- Variant concretization is tricky:
- During concretization, a spec without variants (e.g., mpich) means
"don't care". So, Spec('mpich').satisfies('mpich+debug') is true
because it *could* still be built that way.
- After concretization, a spec without a particular variant means
"don't know", as that wasn't part of the spec, so the opposite
relationship is true. Assume 'spec' is already installed:
spec.satisfies('mpich+debug')
this is false beacuse the `debug` variant didn't exist when spec
was built, so we can't satisfy the explicit request for +debug.
- Variants are now declarable in packages using the variant() directive.
- Variants are checked - you can't just ask for a random variant, it has to be declared.
- conditional logic (@when, if, '+debug' in spec, etc.) still required in package to
implement variant.
Suppress python stack trace on build error UNLESS in debug mode (spack -d).
Now spack shows errors with a single red arrow, and it's easier to find the actual build output.
spack activate
- now activates dependency extensions
- ensures dependencies are activated in the python installation.

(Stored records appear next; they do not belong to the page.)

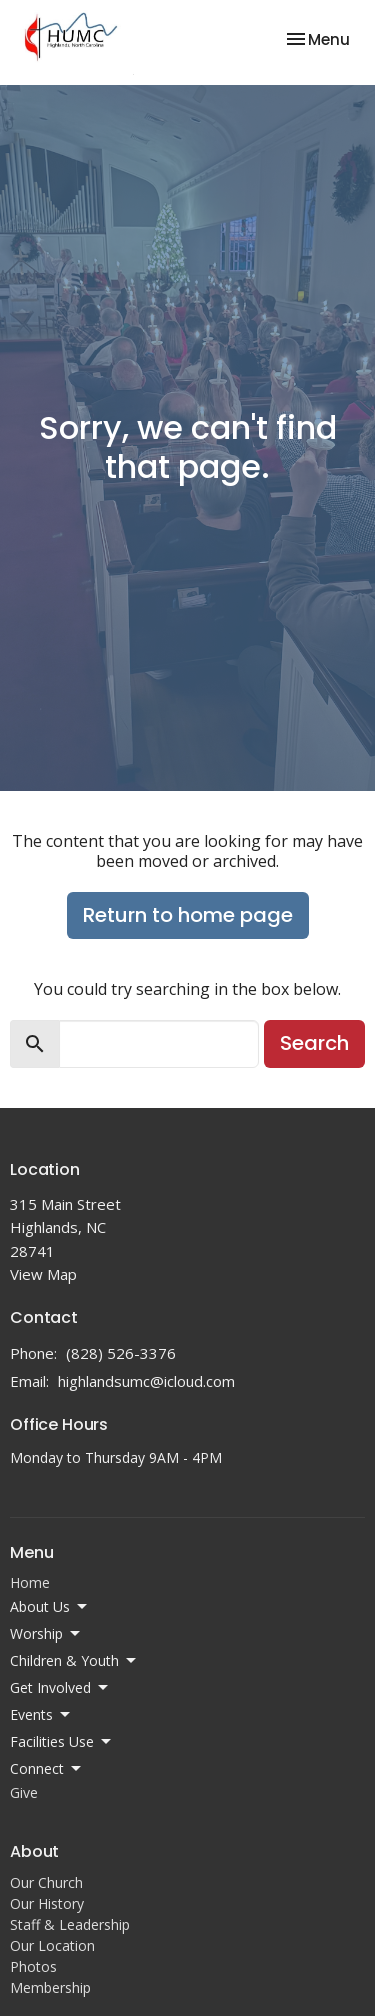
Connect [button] (47, 1769)
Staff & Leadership (70, 1924)
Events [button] (41, 1715)
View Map (43, 1274)
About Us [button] (50, 1607)
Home (30, 1582)
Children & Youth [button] (74, 1661)
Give (24, 1792)
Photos (33, 1966)
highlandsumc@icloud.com (146, 1381)
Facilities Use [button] (62, 1742)
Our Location (52, 1945)
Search (314, 1043)
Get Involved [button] (60, 1688)
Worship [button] (46, 1634)
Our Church (46, 1882)
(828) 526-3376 (121, 1353)
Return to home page (188, 915)
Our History (47, 1903)
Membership (50, 1987)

- -f/--force option still allows the old activate behavior.
spack deactivate
- checks for dependents before deactivating (like uninstall)
- deactivate -a/--all <extension> will deactviate a package and ALL
of its dependency extensions.
- deactivate -a/--all <extendee> activates all extensions of <extendee>
e.g.: spack deactivate -a python
- deactivate -f/--force option allows removing regardless of dependents.
- deactivate -f can be run EVEN if a package is not activated.
- allows for clenup of activations gone wrong.
- Real bottleneck is calling normalize() for every spec when we read it.
- Need to store graph information in spec files to avoid the need for this.
- Also, normalizing old specs isn't always possible, so we need to do this anyway.